Discussions: Mon 5:00-5:50pm PT at CENTR 109 (only occasionally)

TAs:

  • Aniruddha Das (andas [at] ucsd.edu)

  • Areeb Syed (aas050 [at] ucsd.edu)

  • Trevor Tuttle (tjtuttle [at] ucsd.edu)

  • The TA office hours are distributed non-uniformly. See the detailed schedules on the TA OHs page.

Piazza: DSC 102 (access code posted on Canvas)

Course Goals and Content

This course covers the principles of computing systems and tools for scaling data analytics to large datasets.
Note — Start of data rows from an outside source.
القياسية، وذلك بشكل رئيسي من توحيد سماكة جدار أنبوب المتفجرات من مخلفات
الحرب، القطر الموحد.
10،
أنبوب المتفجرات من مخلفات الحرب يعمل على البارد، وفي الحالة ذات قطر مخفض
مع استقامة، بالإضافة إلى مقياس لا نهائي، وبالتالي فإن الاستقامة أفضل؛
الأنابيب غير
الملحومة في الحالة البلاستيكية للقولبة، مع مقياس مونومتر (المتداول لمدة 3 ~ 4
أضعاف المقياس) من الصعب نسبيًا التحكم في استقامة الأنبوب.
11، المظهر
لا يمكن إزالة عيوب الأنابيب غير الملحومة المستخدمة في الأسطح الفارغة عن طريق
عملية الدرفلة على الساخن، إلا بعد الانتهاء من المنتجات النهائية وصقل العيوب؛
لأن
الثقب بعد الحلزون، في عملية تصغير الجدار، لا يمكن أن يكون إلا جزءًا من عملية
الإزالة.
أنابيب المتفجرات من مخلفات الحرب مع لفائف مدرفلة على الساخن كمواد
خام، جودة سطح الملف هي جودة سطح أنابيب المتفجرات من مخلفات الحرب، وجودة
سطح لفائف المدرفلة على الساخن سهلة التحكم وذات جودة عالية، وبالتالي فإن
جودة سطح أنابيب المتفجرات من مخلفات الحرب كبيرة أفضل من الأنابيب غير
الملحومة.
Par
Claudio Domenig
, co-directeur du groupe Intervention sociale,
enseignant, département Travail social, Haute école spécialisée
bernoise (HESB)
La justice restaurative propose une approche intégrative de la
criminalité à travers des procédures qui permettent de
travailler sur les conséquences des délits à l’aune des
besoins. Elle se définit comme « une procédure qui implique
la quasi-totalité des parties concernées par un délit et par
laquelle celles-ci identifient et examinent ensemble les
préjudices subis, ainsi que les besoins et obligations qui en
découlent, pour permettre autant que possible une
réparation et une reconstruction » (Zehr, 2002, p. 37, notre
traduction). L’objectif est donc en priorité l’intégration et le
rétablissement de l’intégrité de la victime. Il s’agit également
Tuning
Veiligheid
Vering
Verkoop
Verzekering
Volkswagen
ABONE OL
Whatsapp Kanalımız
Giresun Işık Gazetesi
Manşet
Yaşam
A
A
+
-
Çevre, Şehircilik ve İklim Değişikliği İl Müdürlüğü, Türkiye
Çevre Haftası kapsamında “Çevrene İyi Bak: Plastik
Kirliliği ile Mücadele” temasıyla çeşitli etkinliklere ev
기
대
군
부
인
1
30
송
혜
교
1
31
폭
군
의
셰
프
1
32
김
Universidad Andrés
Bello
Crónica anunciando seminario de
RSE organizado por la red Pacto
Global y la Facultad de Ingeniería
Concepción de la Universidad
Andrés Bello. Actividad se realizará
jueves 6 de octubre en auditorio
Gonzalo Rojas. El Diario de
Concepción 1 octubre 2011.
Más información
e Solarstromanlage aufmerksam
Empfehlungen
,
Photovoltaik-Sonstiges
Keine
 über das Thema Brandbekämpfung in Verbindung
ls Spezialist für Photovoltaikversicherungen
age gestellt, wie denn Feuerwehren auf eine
Scalable analytics systems are a central part of modern data science in numerous application domains spanning enterprise business intelligence, Web search, e-commerce, social media, natural and social sciences, healthcare, digital humanities, e-governance, Internet of Things, and more.
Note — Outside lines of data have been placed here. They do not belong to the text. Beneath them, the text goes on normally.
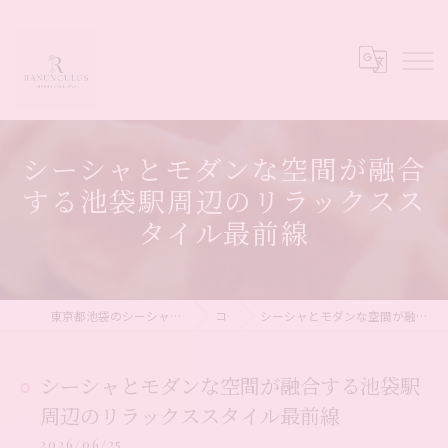
シーシャとモダンな空間が融合
する池袋駅周辺のリラックスス
タイル最前線
東京都池袋のシーシャならシーシャカフェ&バー Ranunculus
コラム
シーシャとモダンな空間が融合する池袋駅周辺のリラックススタイル最前線
シーシャとモダンな空間が融合する池袋駅
周辺のリラックススタイル最前線
2026/06/25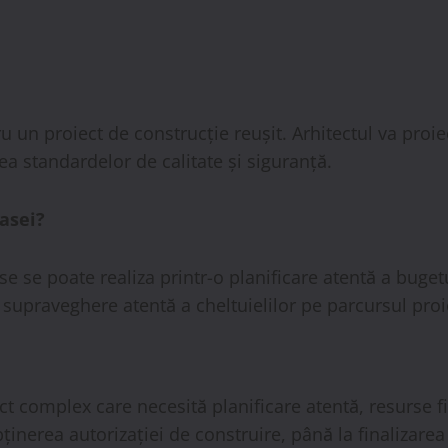
u un proiect de construcție reușit. Arhitectul va proie
a standardelor de calitate și siguranță.
asei?
e se poate realiza printr-o planificare atentă a buget
o supraveghere atentă a cheltuielilor pe parcursul proi
ct complex care necesită planificare atentă, resurse f
ținerea autorizației de construire, până la finalizarea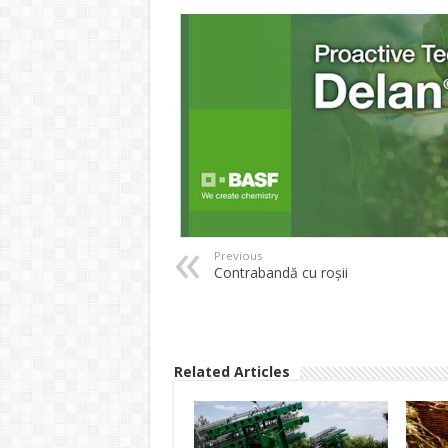
Previous
Contrabandă cu roşii
Related Articles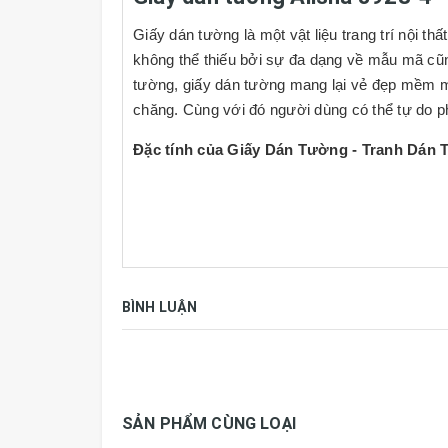
Giấy dán tường là một vật liệu trang trí nội th
không thể thiếu bởi sự đa dạng về mẫu mã cũn
tường, giấy dán tường mang lại vẻ đẹp mềm mại
chăng. Cùng với đó người dùng có thể tự do p
Đặc tính của Giấy Dán Tường - Tranh Dán
Bề mặt p
hủ clemastic
Không phai mầu bạc mầu.
Chống thấm, chống rêu mốc.
Chống trầy xước
Dễ dàng cọ rửa bề mặt bằng xà phòng, nước, 
BÌNH LUẬN
Khả năng chịu kiềm, axit
Thân thiện với môi trường, khí hậu,không độc 
Tiết kiệm nguyên liệu
Thi công nhanh gọn, sạch sẽ
Độ bám dính cao với keo khi thi công riêng
SẢN PHẨM CÙNG LOẠI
Topics include basics of computer organization, memory hierarchy, operating systems, and cloud computing; principles of scalable and parallel data-intensive computing; design and use of parallel dataflow systems (MapReduce/Hadoop and Spark); and scaling of end-to-end machine learning (ML) workloads. It will cover how relational algebra, SQL, linear algebra, and more general dataflow operations in such systems can be used to perform data preparation and feature engineering for ML at scale, how to scale ML model building, and how to handle data heterogeneity.
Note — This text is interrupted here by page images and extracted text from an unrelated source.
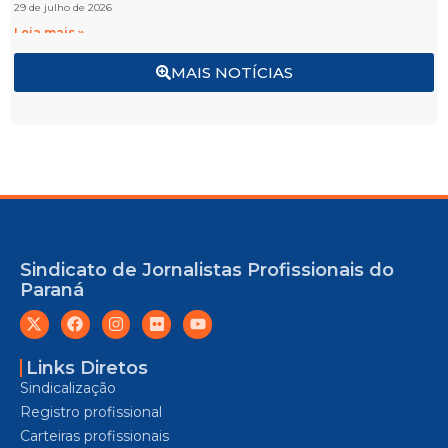
29 de julho de 2026
Leia mais »
MAIS NOTÍCIAS
Sindicato de Jornalistas Profissionais do
Paraná
Links Diretos
Sindicalização
Registro profissional
Carteiras profissionais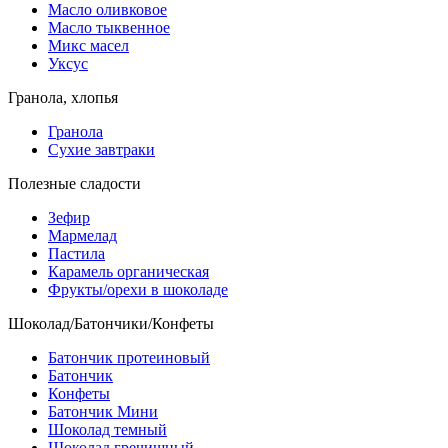
Масло оливковое
Масло тыквенное
Микс масел
Уксус
Гранола, хлопья
Гранола
Сухие завтраки
Полезные сладости
Зефир
Мармелад
Пастила
Карамель органическая
Фрукты/орехи в шоколаде
Шоколад/Батончики/Конфеты
Батончик протеиновый
Батончик
Конфеты
Батончик Мини
Шоколад темный
Шоколад гречишный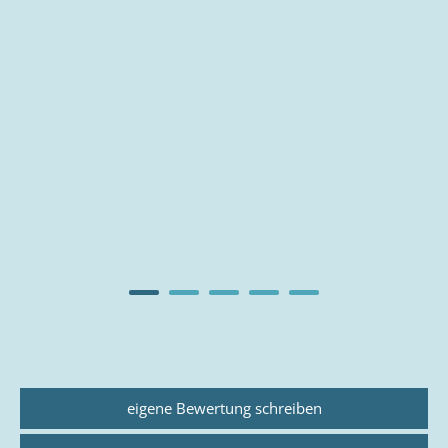
eigene Bewertung schreiben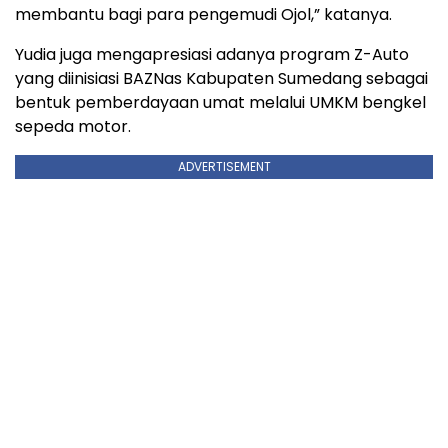
membantu bagi para pengemudi Ojol,” katanya.
Yudia juga mengapresiasi adanya program Z-Auto
yang diinisiasi BAZNas Kabupaten Sumedang sebagai
bentuk pemberdayaan umat melalui UMKM bengkel
sepeda motor.
ADVERTISEMENT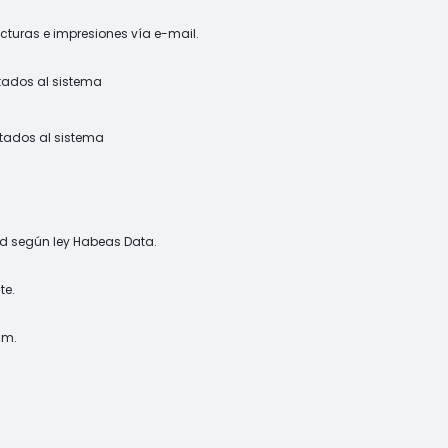
acturas e impresiones vía e-mail.
ctados al sistema
tados al sistema
ad según ley Habeas Data.
te.
.m.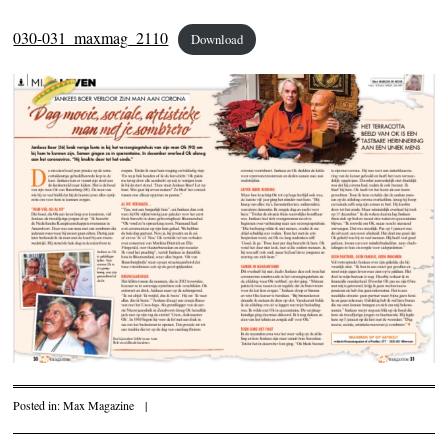
030-031_maxmag_2110
Download
Posted in:
Max Magazine
|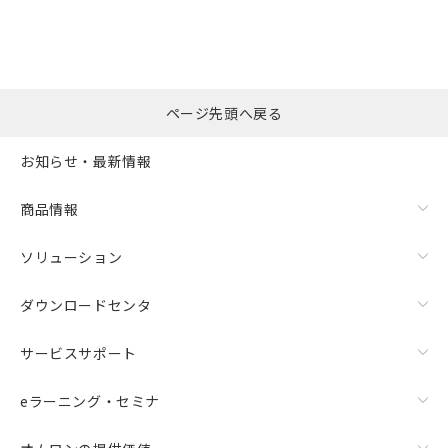
ページ先頭へ戻る
お知らせ・最新情報
商品情報
ソリューション
ダウンロードセンタ
サービスサポート
eラーニング・セミナ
A major component of this course is hands-on Python programming to implement data exploration, data preparation, and model selection pipelines on large real-world data using scalable analytics tools and cloud resources, both Amazon Web Services (AWS) public cloud and SDSC's private cloud.

Course Format

  • The class meets 3 times a week for 50-minute lectures in person.

    • All lectures will be automatically podcast here afterward.

    • Attending the lectures is not mandatory. But there are Peer Instruction activities involving discussing questions with peers in class only (details below). There will be other interactive activities as well.

    • We will use Piazza for asynchronous discussions and questions.

  • 3 Programming Assignments (PAs).

    • See the PAs page for the PA schedule and details.

    • There are no late days for the PAs. Plan your work accordingly.

  • 12 Peer Instruction activities via iClickers.

    • They will be held live in class using iClicker, spread randomly across the quarter.

    • Each activity will have 2 multiple-choice questions (MCQ). Quantitative problems may exist but only the final answer will need to be selected. No partial credits.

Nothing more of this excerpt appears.